WORK ITEM: Write the data out again, matching every line exactly.

START SUPPLIED RECORDS

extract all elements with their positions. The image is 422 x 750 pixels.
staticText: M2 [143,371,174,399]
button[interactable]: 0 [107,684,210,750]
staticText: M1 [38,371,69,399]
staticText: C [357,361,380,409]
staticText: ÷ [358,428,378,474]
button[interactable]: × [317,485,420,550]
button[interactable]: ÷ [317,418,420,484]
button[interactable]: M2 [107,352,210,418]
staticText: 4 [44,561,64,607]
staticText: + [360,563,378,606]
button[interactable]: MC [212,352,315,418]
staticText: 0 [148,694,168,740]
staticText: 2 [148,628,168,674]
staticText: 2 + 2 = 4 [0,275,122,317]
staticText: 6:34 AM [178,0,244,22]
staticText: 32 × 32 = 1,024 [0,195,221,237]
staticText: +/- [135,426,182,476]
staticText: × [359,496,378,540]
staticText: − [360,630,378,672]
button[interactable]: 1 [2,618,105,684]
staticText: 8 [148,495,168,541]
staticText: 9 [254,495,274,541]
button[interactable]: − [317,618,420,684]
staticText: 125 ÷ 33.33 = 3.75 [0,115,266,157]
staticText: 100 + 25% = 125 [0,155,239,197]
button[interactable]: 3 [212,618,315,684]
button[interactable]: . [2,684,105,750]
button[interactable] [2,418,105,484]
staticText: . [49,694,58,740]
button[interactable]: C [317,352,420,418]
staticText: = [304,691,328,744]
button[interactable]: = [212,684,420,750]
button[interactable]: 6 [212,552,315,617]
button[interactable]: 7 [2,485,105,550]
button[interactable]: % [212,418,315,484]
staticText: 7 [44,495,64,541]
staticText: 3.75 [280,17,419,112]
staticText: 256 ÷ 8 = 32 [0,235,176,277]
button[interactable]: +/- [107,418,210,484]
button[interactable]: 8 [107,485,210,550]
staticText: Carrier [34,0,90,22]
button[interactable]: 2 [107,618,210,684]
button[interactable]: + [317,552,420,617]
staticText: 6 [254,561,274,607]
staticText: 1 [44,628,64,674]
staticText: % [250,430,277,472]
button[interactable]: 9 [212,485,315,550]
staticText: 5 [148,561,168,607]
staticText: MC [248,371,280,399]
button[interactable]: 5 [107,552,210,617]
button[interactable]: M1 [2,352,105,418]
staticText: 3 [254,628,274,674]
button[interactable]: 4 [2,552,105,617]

END SUPPLIED RECORDS

WORKED SOLUTION:
extract all elements with their positions. The image is 422 x 750 pixels.
staticText: M2 [143,371,174,399]
button[interactable]: 0 [107,684,210,750]
staticText: M1 [38,371,69,399]
staticText: C [357,361,380,409]
staticText: ÷ [358,428,378,474]
button[interactable]: × [317,485,420,550]
button[interactable]: ÷ [317,418,420,484]
button[interactable]: M2 [107,352,210,418]
staticText: 4 [44,561,64,607]
staticText: + [360,563,378,606]
button[interactable]: MC [212,352,315,418]
staticText: 0 [148,694,168,740]
staticText: 2 [148,628,168,674]
staticText: 2 + 2 = 4 [0,275,122,317]
staticText: 6:34 AM [178,0,244,22]
staticText: 32 × 32 = 1,024 [0,195,221,237]
staticText: +/- [135,426,182,476]
staticText: × [359,496,378,540]
staticText: − [360,630,378,672]
button[interactable]: 1 [2,618,105,684]
staticText: 8 [148,495,168,541]
staticText: 9 [254,495,274,541]
button[interactable]: − [317,618,420,684]
staticText: 125 ÷ 33.33 = 3.75 [0,115,266,157]
staticText: 100 + 25% = 125 [0,155,239,197]
button[interactable]: 3 [212,618,315,684]
button[interactable]: . [2,684,105,750]
button[interactable] [2,418,105,484]
staticText: . [49,694,58,740]
button[interactable]: C [317,352,420,418]
staticText: = [304,691,328,744]
button[interactable]: = [212,684,420,750]
button[interactable]: 6 [212,552,315,617]
button[interactable]: 7 [2,485,105,550]
button[interactable]: % [212,418,315,484]
staticText: 7 [44,495,64,541]
staticText: 3.75 [280,17,419,112]
staticText: 256 ÷ 8 = 32 [0,235,176,277]
button[interactable]: +/- [107,418,210,484]
button[interactable]: 8 [107,485,210,550]
staticText: Carrier [34,0,90,22]
button[interactable]: 2 [107,618,210,684]
button[interactable]: + [317,552,420,617]
staticText: 6 [254,561,274,607]
staticText: 1 [44,628,64,674]
staticText: % [250,430,277,472]
button[interactable]: 9 [212,485,315,550]
staticText: 5 [148,561,168,607]
staticText: MC [248,371,280,399]
button[interactable]: 5 [107,552,210,617]
button[interactable]: M1 [2,352,105,418]
staticText: 3 [254,628,274,674]
button[interactable]: 4 [2,552,105,617]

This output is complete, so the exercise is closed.